11/17 2025
480
Leveraging this discovery, Meta introduces a data-centric pre-training methodology tailored for visual perception in LLMs and substantiates its effectiveness through extensive pre-training involving 1 trillion tokens.
Below are the key highlights from the paper:
Throughout the pre-training phase, the team utilized a singular set of decoder-only Transformer models, adhering strictly to the Llama-3 architecture and encompassing five distinct model scale parameters. These models underwent training on varying token volumes, with the maximum reaching 1 trillion.
The research investigated the influence of key variables such as model and data scale, data sources, and the integration of visual world and reasoning data.

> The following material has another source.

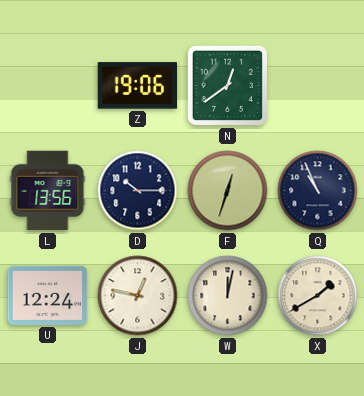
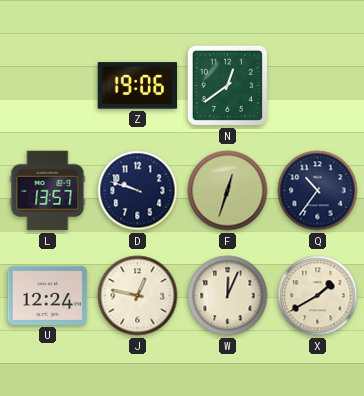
L: 13:56 -> 13:57
D: 10:15 -> 9:48
Q: 10:56 -> 10:36
W: 12:02 -> 12:04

The findings demonstrate a positive correlation between VQA performance and both model and data scale. However, this correlation does not manifest uniformly across all visual capabilities.
Generally, both model size and pre-training data volume contribute to enhanced downstream multimodal performance, particularly evident in overall average VQA scores. Yet, a closer examination of different VQA categories reveals notable nuances. While general VQA and knowledge VQA exhibit similar scaling trends, continuously improving with larger model and data sizes, OCR and chart VQA display heightened sensitivity to model size over data volume, with significant performance disparities between models.
Furthermore, specific categories of language pre-training data can bolster certain visual abilities in the final MLLMs. Notably, data pertaining to reasoning and the visual world can markedly enhance performance on vision-centric tasks.
The outcomes reveal substantial variations in downstream multimodal performance attributable to different pre-training data sources. This disparity underscores that varying text data categories lead to distinct and uneven visual priors. Specifically, in vision-centric VQA tasks, superior performance correlates strongly with two data types: reasoning-centric data (e.g., code, mathematics, academia) and corpora rich in visual world descriptions (e.g., art, cuisine).
The team discovered that a modest amount of visual world data is pivotal, yet its contribution swiftly plateaus. Conversely, augmenting the proportion of reasoning-centric data in the pre-training mix incrementally enhances visual abilities, with performance improvements peaking at up to 75%.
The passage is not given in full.